No me hubiera extrañado que el boxeador gráfico Eduardo Arroyo me hubiera propinado un puñetazo durante la entrevista, pero ni este tratamiento facial me hubiera despistado de la fascinación por un combatiente en guerra contra sí mismo. «Nadie se debe acercar demasiado a mí, porque quemo». No guardaba ningún cuadro propio en casa, en el estudio los colocaba de cara a la pared y a menudo me pregunto si también hubiera deseado autoexpulsarse del domicilio, dado que «me veo gritando al teléfono y pienso que llamarán al Samur, porque me como el auricular».

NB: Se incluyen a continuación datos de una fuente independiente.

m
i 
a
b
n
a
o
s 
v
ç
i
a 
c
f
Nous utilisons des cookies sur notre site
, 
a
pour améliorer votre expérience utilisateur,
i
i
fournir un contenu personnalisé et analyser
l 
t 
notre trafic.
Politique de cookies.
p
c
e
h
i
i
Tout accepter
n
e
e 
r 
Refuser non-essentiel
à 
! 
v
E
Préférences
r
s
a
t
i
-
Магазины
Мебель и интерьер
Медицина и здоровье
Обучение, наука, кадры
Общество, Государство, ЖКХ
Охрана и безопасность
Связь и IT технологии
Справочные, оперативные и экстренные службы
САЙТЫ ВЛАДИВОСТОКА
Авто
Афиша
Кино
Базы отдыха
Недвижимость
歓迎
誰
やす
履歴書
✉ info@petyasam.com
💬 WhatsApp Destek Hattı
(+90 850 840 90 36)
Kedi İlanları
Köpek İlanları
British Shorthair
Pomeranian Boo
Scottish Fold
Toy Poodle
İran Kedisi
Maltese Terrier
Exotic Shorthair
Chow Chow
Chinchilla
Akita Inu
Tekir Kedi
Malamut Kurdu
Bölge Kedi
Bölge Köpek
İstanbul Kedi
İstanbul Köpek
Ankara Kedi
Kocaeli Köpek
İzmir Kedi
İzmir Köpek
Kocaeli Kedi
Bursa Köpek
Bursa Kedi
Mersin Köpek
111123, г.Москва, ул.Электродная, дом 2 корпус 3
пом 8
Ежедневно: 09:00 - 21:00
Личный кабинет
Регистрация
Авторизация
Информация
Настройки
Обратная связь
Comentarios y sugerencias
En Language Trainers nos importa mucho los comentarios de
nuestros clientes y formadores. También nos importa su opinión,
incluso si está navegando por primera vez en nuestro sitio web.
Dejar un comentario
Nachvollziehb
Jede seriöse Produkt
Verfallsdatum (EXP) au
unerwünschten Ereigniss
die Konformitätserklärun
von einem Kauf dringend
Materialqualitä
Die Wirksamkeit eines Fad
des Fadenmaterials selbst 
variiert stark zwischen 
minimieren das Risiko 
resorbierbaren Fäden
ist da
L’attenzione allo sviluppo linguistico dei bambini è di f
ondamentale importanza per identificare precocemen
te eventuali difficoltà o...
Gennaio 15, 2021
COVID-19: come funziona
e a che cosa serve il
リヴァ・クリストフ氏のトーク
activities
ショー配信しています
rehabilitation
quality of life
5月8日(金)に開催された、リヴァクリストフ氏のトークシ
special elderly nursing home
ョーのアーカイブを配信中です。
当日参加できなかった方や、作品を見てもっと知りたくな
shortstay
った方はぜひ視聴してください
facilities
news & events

Pinta seres aislados, la pornografía solo la practica en privado, moldeaba la relación entre pintor y modelo con la palabra ´canibalismo´. Un día le dijeron que recordaba a Robert de Niro, se supone que en Toro salvaje. Pensaba en imágenes, como los grandes científicos. Le sorprendí escrutando con humildad un cuadro de Miquel Barceló, cuando creía que nadie miraba. Hurgaba en las claves de un continuador que había desarbolado a sus predecesores, por no hablar de la empatía con «un tipo interesante y culto». Que en Arroyo, claro, suena a insulto.

Antes de morir, el arrollador Arroyo nunca doró una píldora. Le acosaba la urgencia de crearse enemigos descomunales, tales que el Miró «que no ha sabido defenderse de la vanidad exterior». Al Weiwei de las pipas de girasol lo despachaba como «una broma». Es difícil presumir de conocer el siglo XX sin haber leído la Minuta de un testamento del pintor madrileño, donde todos los títeres se quedaban con la cabeza que merecían. Practicaba un dulzura a dentelladas sin azúcar. Llevábamos una hora hablando cuando advertí que todavía no me había pegado, aunque estaba claro que había barajado en más de una ocasión dónde asestar el golpe definitivo. «Antes de conocerme, existe la imagen de que soy antipático y bronco, pero je gagne à être connu».